Closure of some editions and bureaus won't impact circulation and revenues, says HT Media management
Last year, HT Media initiated an organisation-wide cost-cutting measure
The last few months at HT Media have resulted in concerted efforts to take the organisation towards a leaner structure. Having chosen to discontinue with some of its offerings, the company management is certain that the editions which have been taken off the newsstands will not impact its advertising revenues or circulation standing. During Q3 FY 2017 Earnings Conference Call held on January 24, HT Media’s Group CFO Piyush Gupta and Chief Strategy Officer Sandeep Jain lent an insight into the company’s thought process behind the entire cost-rationalisation exercise.

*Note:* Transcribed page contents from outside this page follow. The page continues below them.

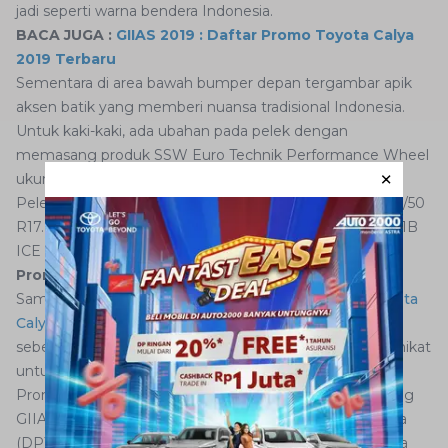
jadi seperti warna bendera Indonesia.
BACA JUGA :
GIIAS 2019 : Daftar Promo Toyota Calya
2019 Terbaru
Sementara di area bawah bumper depan tergambar apik
aksen batik yang memberi nuansa tradisional Indonesia.
Untuk kaki-kaki, ada ubahan pada pelek dengan
memasang produk SSW Euro Technik Performance Wheel
ukuran 17 inci.
Pelek itu dibalut ban GT Radial Champiro berukuran 205/50
R17. Penasaran? Segera sambangi booth Toyota di Hall 1B
ICE BSD City.
Promo GIIAS 2019 : Toyota Avanza 2019
Sama halnya dengan promo
Toyota Fortuner
dan
Toyota
Calya
di GIIAS 2019 yang sudah kami sampaikan
sebelumnya, Anda juga bisa mendapatkan promo memikat
untuk
Toyota Avanza
.
Promo yang disajikan oleh
Auto2000
spesial untuk ajang
GIIAS 2019 berupa Bunga Mulai 0% dengan uang muka
(DP) sebesar 25%. Tidak berhenti sampai di situ, ada pula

Planned before demonetisation
Admitting that the “whole cost rationalisation exercise (was started) much before this whole demonetisation”, Gupta stated that the core aim was to create a “more agile organisation”. The need for such a measure was necessitated due to the company being unable to match its revenue expectations. “We thought this was the right moment when our revenue growth expectations were becoming lower, we had to look at the cost to ensure that print remained a sustainable business,” said Jain.
The transcripts of the conference call, which were made public recently, reveal that the cost rationalisation measures were focussed on HT’s print business and are likely to remain so. Digital is slated to not come under the scanner at present. However, HT Media is not yet completely done with reducing costs. “We will be at it for the longest time and the whole idea is to make a much more agile organisation going forward,” stated Gupta. So far, only the “diagnostic stage” has concluded.
Some of the shelved editions were in losses
The retrenchments at Hindustan Times resulted in the newspaper shutting down the editions in Bhopal, Kolkata, Indore and Ranchi. The local bureau in Allahabad, Kanpur and Varanasi were also closed. However, the HT management reasoned that a few of these editions were actually loss-making (EBITDA numbers) and the bureaus were simply coming out with a few pages of local news content.
“The impact of the closure of editions is rather limited. I would say that these editions have only been shelved, so very small circulation (may fall) as far as these editions are concerned. It will not reflect in the overall numbers,” said Jain. Not just the circulation figures but HT Media is confident that the defunct editions won’t even affect the company’s top line or revenue. On the contrary, the bottom line income could witness an increase owing to closure of a few loss-making business undertakings.
Reflection of results
The results of the retrenchments have been encouraging for HT Media as it has enabled them to rein in costs to a certain degree. In Q3 FY 17, the cost of raw materials came down by 5.9% while selling, general and administrative expenses (SG&A) declined by 4.7% when compared with the previous fiscal’s Q3 results. Two of the biggest contributors to HT Media’s expenses, SG&A expenditure and cost of raw materials stood at Rs 215.7 crore and Rs 178.9 crore, respectively. On the other hand, employee costs, though lesser than the other two, went up by 1.1% to Rs 144.8 crore.
Courtesy demonetisation, advertising revenues de-grew but it helped HT save costs in a way. “What has happened is because of the lower advertising, obviously, the pagination is lower and most of the consumption savings is a factor of lower pagination,” Jain asserted. With liquidity being gradually restored in the market, HT has pinned its hopes on getting back significant advertising revenues from its major clients such as automobile, FMCG and retail companies. Alongside real estate, these sectors reportedly underwent a slump in November and December.